Last modified: Dec 09, 2024 By Alexander Williams
Python Pandas sample() Explained
The sample()
method in Pandas allows you to randomly select rows or columns from a DataFrame or Series. It’s useful for testing, validation, and visualization.
What is the Pandas sample() Method?
The sample()
method is a powerful tool for randomly selecting a subset of data from a DataFrame or Series.
It supports sampling with or without replacement, making it ideal for various data tasks.
Syntax of sample()
The syntax for sample()
is as follows:
DataFrame.sample(n=None, frac=None, replace=False, weights=None, random_state=None, axis=None)
Parameters:
- n: Number of items to return. Mutually exclusive with
frac
. - frac: Fraction of items to return.
- replace: Whether to sample with replacement. Default is False.
- weights: Sampling probabilities for each item.
- random_state: Ensures reproducibility of random sampling.

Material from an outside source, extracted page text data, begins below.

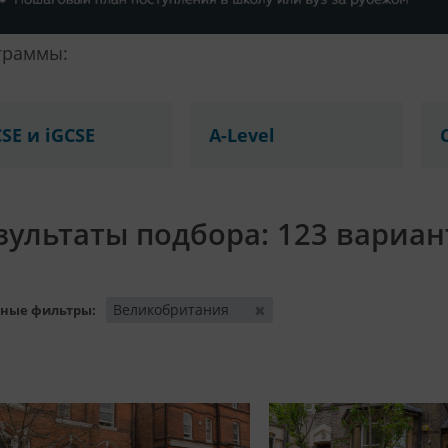
граммы:
SE и iGCSE
A-Level
зультаты подбора:
123 вариан
Великобритания
✖
ные фильтры:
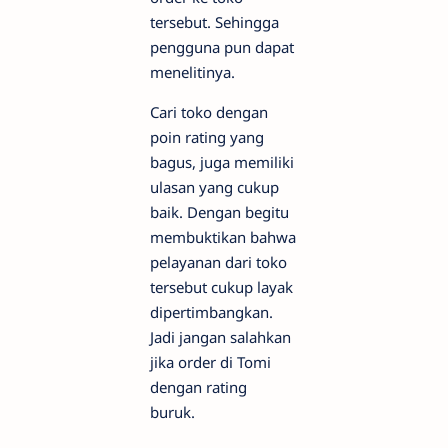
tersebut. Sehingga
pengguna pun dapat
menelitinya.
Cari toko dengan
poin rating yang
bagus, juga memiliki
ulasan yang cukup
baik. Dengan begitu
membuktikan bahwa
pelayanan dari toko
tersebut cukup layak
dipertimbangkan.
Jadi jangan salahkan
jika order di Tomi
dengan rating
buruk.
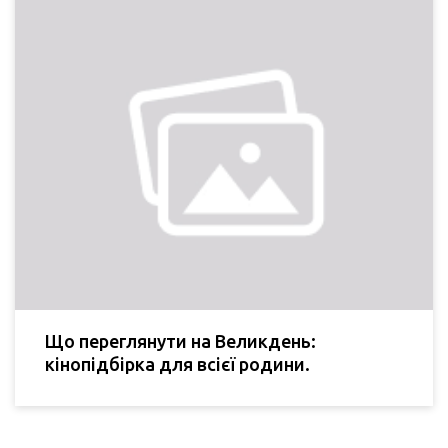
Що переглянути на Великдень:
кінопідбірка для всієї родини.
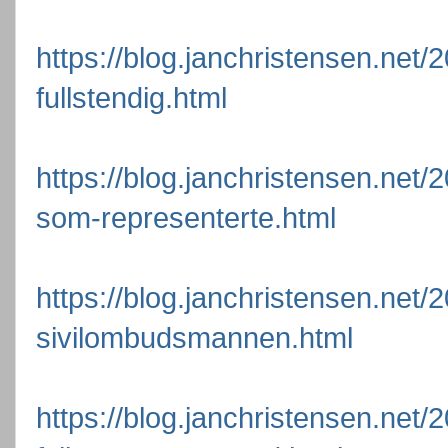
https://blog.janchristensen.net/2
fullstendig.html
https://blog.janchristensen.net
som-representerte.html
https://blog.janchristensen.net/2
sivilombudsmannen.html
https://blog.janchristensen.net/2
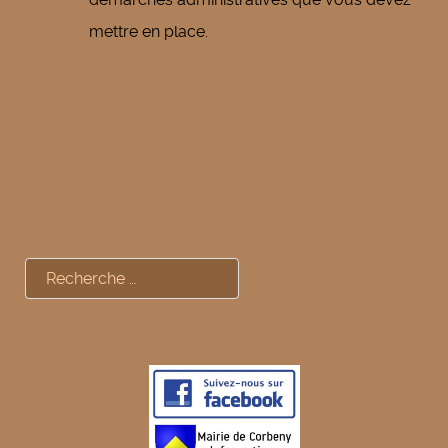
mettre en place.
Rechercher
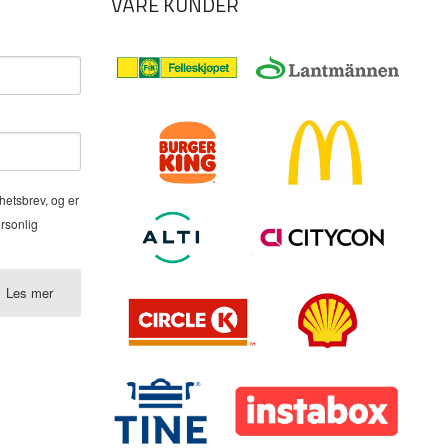
VÅRE KUNDER
hetsbrev, og er
ersonlig
Les mer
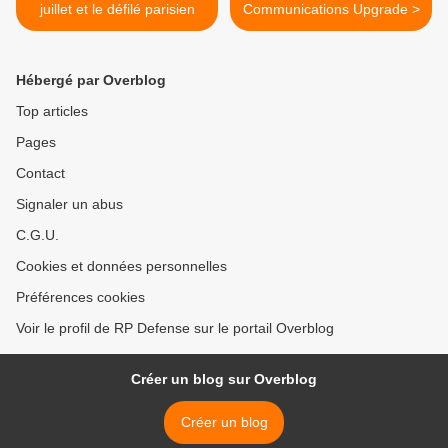
juillet et le défilé parisien
Communications Upgrade >
Hébergé par Overblog
Top articles
Pages
Contact
Signaler un abus
C.G.U.
Cookies et données personnelles
Préférences cookies
Voir le profil de RP Defense sur le portail Overblog
Créer un blog sur Overblog
Créer un blog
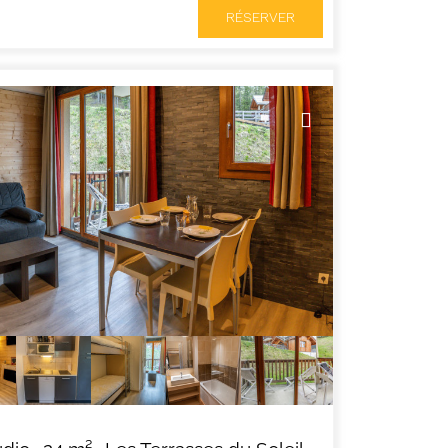
RÉSERVER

- axis: Axis to sample from (0 for rows, 1 for columns).
Basic Example of sample()
Here’s a simple example demonstrating how to randomly sample rows from a DataFrame:
import pandas as pd
# Create a sample DataFrame
data = {
"Name": ["Alice", "Bob", "Charlie", "David", "Eve"],
"Age": [25, 30, 35, 40, 45],
"Score": [85.5, 90.3, 88.7, 92.1, 84.0]
}
df = pd.DataFrame(data)
# Sample 2 random rows
sampled_df = df.sample(n=2)
print("Random Sample:")
print(sampled_df)
Random Sample:
Name Age Score
1 Bob 30 90.3
4 Eve 45 84.0
Sampling a Fraction of Rows
You can specify a fraction of rows to sample using the frac
parameter:
# Sample 50% of rows
frac_sample = df.sample(frac=0.5, random_state=42)
print("50% Sample:")
print(frac_sample)
50% Sample:
Name Age Score
1 Bob 30 90.3
4 Eve 45 84.0
The random_state
parameter ensures reproducibility for consistent results.
Sampling Columns Instead of Rows
By default, sample()
operates on rows. To sample columns, set axis=1
:
# Sample one random column
column_sample = df.sample(n=1, axis=1)
print("Random Column:")
print(column_sample)
Random Column:
Age
0 25
1 30
2 35
3 40
4 45
Sampling with Replacement
Enable the replace=True
option to sample rows or columns with replacement:
# Sample 3 rows with replacement
replace_sample = df.sample(n=3, replace=True, random_state=10)
print("Sample with Replacement:")
print(replace_sample)
Sample with Replacement:
Name Age Score
1 Bob 30 90.3
3 David 40 92.1
1 Bob 30 90.3
Weighted Sampling
The weights
parameter lets you assign probabilities for each row or column to influence selection:
# Sample with weights
weighted_sample = df.sample(n=2, weights=[0.1, 0.2, 0.4, 0.2, 0.1], random_state=15)
print("Weighted Sample:")
print(weighted_sample)
Weighted Sample:
Name Age Score
2 Charlie 35 88.7
3 David 40 92.1
Real-World Use Cases
The sample()
method is widely used for testing machine learning models, preparing visualizations, or creating test datasets.
For more data sampling and transformation, explore our guide on Python Pandas apply() Simplified.
Common Errors
Errors like ValueError can occur if n
or frac
exceed the number of rows or columns available. Always validate your data size.
Conclusion
The Pandas sample()
method provides a simple way to randomly select data for analysis, testing, or visualization.
Mastering sample()
enables efficient handling of random sampling tasks in DataFrames and Series.